Metabolism and Cancer
The energetic demands of cancer cells have been described as the “sweet tooth” of cancer. The metabolic adaptations of cancer cells were realized over 80 years ago, but recent studies revealed important interactions with metabolism of the host tissues.
The Yadava laboratory has shown that modest declines in mitochondrial function, equivalent to the loss that occurs by age 70 in humans, profoundly interferes with the activity of the p53 tumor suppressor pathway and inflammatory responses. Analyses of primary breast epithelial cells are revealing the extent of the variation in metabolic sufficiency among patients and the consequences on tumor suppressor pathways (Schneider, Yadava).

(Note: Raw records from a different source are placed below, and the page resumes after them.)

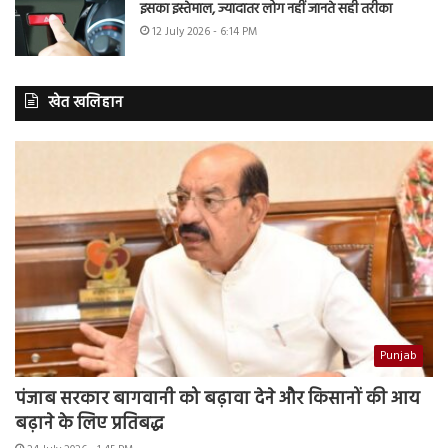
इसका इस्तेमाल, ज्यादातर लोग नहीं जानते सही तरीका
12 July 2026 - 6:14 PM
खेत खलिहान
Punjab
पंजाब सरकार बागवानी को बढ़ावा देने और किसानों की आय
बढ़ाने के लिए प्रतिबद्ध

Rapid uptake of glucose and lactate, and not hypoxia, induces apoptosis in three-dimensional tumor tissue culture (Forbes) providing novel targets and mechanisms. Obesity and type 2 diabetes also alter the host environment through increased inflammatory pathways and growth factors favoring promotion of tumors (Liu, Makari-Judson, Schneider, Schneyer). The Energy Metabolism Laboratory (Freedson) provides expertise in designing interventions targeting metabolism in human subjects.
Together these researchers offer skills extending from cellular respiration in cell-based assays to whole-body metabolic measures in human subjects.